In the lawsuit, Safelite referred to a settlement agreement between the Minnesota Department of Commerce, Insurance Division, and Auto Club Group that provides for the Auto Club Group to pay a civil penalty of $150,000 and “cease and desist from using Safelite Solutions, or any other subsidiary of Safelite Group Inc. as its administrator of automobile glass claims in Minnesota,” according to the consent order.
The Minnesota Department of Commerce, Insurance Division, reviewed 125 automotive glass and accident claim files, which led to its decision, according to the settlement agreement.
“Safelite has been afforded no opportunity to become a party to any proceedings involving the consent orders,” Safelite’s attorneys wrote in their complaint to the U.S. District Court. The attorneys asked the Minnesota state court system to review the consent order; however, their request was denied. Safelite then took its case to the U.S. District Court.
Meanwhile, the Minnesota Commerce Commissioner’s attorneys say Safelite’s motion “fails to address a host of issues, both with their non-speech related conduct and with the deceptive and misleading nature of the commercial speech they claim is protected,” according to court documents.
“Plaintiffs fail to address Safelite Solutions’ unlicensed and improper adjusting of insurance claims. State law requires that parties who negotiate on behalf of an insurer to settle an insurance claim must register with the department as insurance adjusters, obtain training and education, and follow required standards on the adjustment of claims.
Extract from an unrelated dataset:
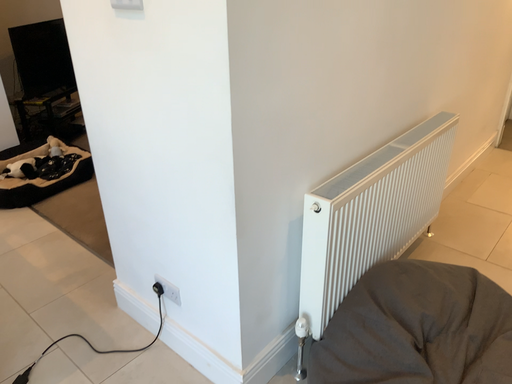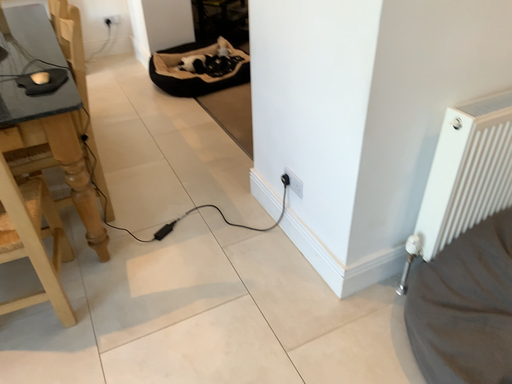 Question: Which way did the camera rotate in the video?

Choices:
 (A) rotated left
 (B) rotated right

Answer: (A)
Safelite Solutions has repeatedly violated these laws while working for the Auto Club Group (AAA) and other insurers, both by adjusting claims without a license and by adjusting claims in a manner that falls short of the required standards,” attorneys representing the Commerce Commissioner allege in court documents.
The court’s scheduling order states:
- No more than 20 factual depositions shall be taken per side.
- No more than 25 interrogatories shall be served by one party on another party.
- No more than one expert deposition per identified expert shall be taken per side.
- The parties agree that three expert witnesses will appear at trial per side.
To view the entire scheduling order, click here.
To view Safelite’s petition for a preliminary injunction, click here.
To view the Commissioner of the Minnesota Department of Commerce’s response in U.S. District Court, click here.
To view a copy of the consent order, click here.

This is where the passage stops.